Today In History:  The Reichstag Fire Decree Is Enabled, Ending Civil Rights In Germany (1933)

Today In History: The Reichstag Fire Decree Is Enabled, Ending Civil Rights In Germany (1933)

Jeanette Lamb - February 28, 2017

Today In HIstory: following the Reichstag fire, Adolf Hitler urged the German President Paul von Hindenburg to enable the Reichstag Fire Decree. The law enhanced the rights of government at the expense of civilian freedoms. The decree was used as a tool to arrest anyone the Nazis government saw as opposition to their regime. It was also used to censor the publication of anything that stood against the Nazi cause.

Immediately following a fire that engulfed a German building, several communist leaders found themselves in jail. The swiftness of their arrest has left many historians concluding the fire was not set by a communist arsonist, but deliberately staged by the Nazis to provide themselves a means to boost public support for them in an upcoming election by casting doubt (and fear) over the Communist Party.

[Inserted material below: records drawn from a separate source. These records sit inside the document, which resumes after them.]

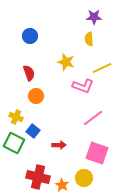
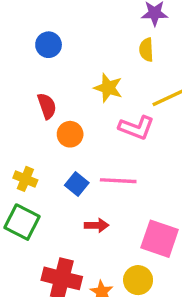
orange circle: (36, 96) -> (70, 134), moved
pink line: (93, 118) -> (118, 181), moved, turned 40
blue square: (33, 131) -> (77, 184), moved

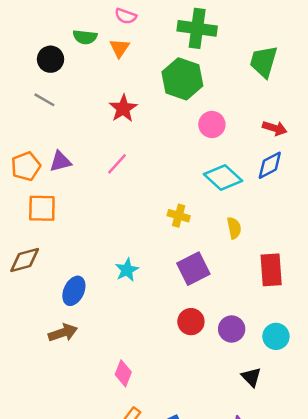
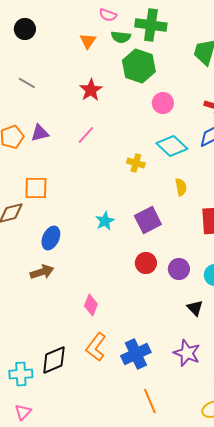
pink semicircle: (126, 16) -> (108, 15), moved
green semicircle: (85, 37) -> (121, 37), moved
black circle: (51, 59) -> (25, 29), moved
orange square: (42, 208) -> (36, 188), moved
yellow cross: (179, 216) -> (136, 163), moved
cyan star: (127, 270) -> (105, 221), moved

The Reichstag Fire Decree was sold to the German public as a necessity to ensure public safety. It should be noted, the decree was not new. It had been established as an emergency provision during the Weimar Republic. When it was enacted on February 28, 1933, it was slightly altered. One detail added by Nazi Interior Minister, Willhelm Fick, gave the Nazis full authority over any state government not upholding the decree and using it to its full potential. It was through small, premeditated steps the beginning of the Nazi takeover to unifying Germany under a one-party state happened.

Today In History:  The Reichstag Fire Decree Is Enabled, Ending Civil Rights In Germany (1933)
The reichtstag Decree, Image, CC

The decree itself was made from six articles:

Article 1 indefinitely suspended many civil liberties set forth in the Weimar Constitution. This included: habeas corpus, freedom of expression, freedom of the press, the right of free association and public assembly, the secrecy of the post and telephone, not to mention the protection of property and the home

Articles 2 and 3 expanded the Reich government powers.

Articles 4 and 5 established draconian penalties for certain offenses, including the death penalty for arson to public buildings, which was the penalty sentenced by the court to the Ductch communist accused of setting fire to the Reichstag building.

Article 6 made the decree effective immediately following its proclamation.